(Extracted records begins)

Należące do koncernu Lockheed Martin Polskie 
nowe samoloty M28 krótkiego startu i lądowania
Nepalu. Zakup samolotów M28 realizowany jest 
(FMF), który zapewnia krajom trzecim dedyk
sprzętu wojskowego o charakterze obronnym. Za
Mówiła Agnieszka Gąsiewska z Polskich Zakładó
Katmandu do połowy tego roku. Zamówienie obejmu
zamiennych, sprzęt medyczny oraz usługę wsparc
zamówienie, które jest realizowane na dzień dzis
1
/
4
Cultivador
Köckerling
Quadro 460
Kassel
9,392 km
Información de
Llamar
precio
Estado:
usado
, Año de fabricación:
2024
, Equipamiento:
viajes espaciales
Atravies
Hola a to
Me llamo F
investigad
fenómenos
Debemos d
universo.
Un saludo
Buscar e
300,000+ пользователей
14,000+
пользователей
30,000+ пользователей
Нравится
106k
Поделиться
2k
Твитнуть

(Extracted records ends)
(Extracted records begins)

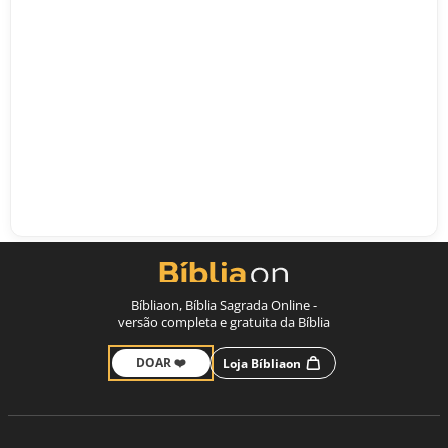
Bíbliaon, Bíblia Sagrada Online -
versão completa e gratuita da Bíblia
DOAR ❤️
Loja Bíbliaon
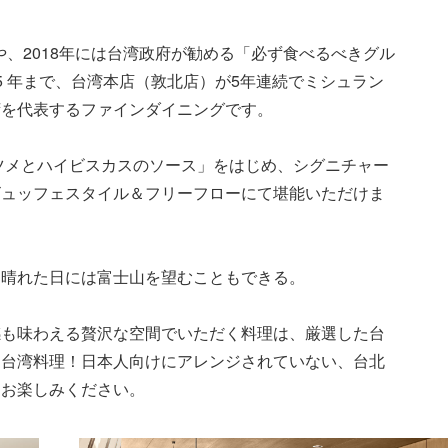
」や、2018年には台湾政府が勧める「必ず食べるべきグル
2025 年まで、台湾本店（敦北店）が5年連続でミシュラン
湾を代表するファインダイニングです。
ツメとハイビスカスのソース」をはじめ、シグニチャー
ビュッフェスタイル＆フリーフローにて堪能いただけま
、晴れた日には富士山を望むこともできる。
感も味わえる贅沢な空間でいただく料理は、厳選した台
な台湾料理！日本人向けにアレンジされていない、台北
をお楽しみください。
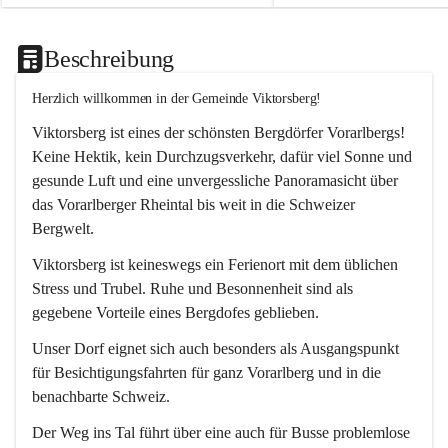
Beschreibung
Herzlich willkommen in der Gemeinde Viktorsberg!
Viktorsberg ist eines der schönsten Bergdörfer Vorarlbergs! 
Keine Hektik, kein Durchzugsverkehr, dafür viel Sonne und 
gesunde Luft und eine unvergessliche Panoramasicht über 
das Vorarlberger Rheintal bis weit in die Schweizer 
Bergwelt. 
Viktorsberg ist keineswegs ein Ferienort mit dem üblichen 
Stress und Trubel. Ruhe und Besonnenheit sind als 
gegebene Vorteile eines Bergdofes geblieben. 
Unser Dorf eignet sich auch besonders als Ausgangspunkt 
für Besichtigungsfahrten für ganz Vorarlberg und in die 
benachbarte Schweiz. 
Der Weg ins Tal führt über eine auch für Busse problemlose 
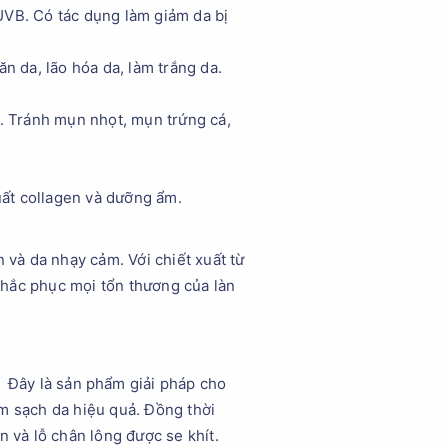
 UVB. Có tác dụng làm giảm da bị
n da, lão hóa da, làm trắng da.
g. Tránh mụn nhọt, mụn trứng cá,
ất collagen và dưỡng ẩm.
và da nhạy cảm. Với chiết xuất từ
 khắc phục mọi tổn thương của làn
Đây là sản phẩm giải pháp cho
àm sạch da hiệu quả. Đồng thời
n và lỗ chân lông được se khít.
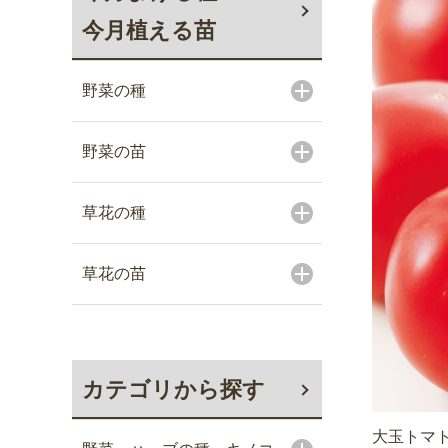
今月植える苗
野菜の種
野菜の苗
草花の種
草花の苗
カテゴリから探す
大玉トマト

(Extracted records ends)
(Extracted records begins)

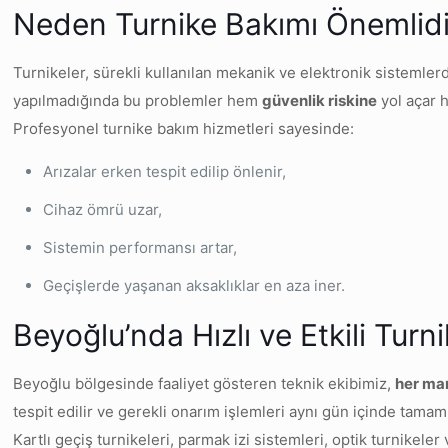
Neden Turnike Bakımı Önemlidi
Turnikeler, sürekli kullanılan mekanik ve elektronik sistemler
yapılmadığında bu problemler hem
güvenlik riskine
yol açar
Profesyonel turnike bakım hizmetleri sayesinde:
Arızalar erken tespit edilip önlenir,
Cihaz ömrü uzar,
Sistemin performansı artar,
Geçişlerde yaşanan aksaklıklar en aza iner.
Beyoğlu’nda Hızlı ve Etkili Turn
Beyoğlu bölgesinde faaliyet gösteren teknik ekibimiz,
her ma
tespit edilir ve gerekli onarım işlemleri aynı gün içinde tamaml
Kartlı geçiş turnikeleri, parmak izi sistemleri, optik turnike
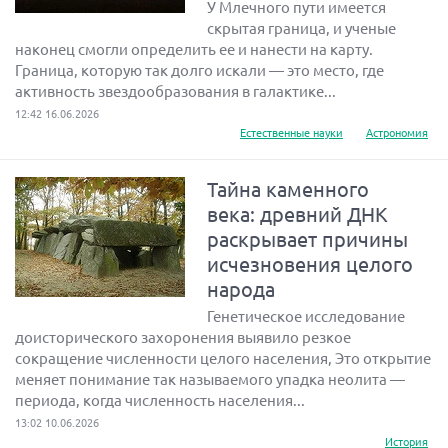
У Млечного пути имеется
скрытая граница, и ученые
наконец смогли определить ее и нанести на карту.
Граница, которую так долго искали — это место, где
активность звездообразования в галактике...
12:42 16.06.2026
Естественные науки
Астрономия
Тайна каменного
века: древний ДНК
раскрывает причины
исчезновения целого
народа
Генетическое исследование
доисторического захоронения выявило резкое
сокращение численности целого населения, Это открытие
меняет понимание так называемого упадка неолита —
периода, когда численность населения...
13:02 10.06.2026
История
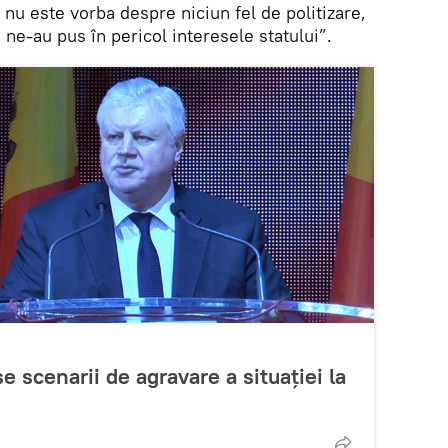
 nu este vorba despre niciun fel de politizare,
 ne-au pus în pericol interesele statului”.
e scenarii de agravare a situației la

(Extracted records ends)

What is needed:
For each line in the data that contains the string "über", give a copy of that line.

Output of the exercise:
gesunde Luft und eine unvergessliche Panoramasicht über 
Der Weg ins Tal führt über eine auch für Busse problemlose 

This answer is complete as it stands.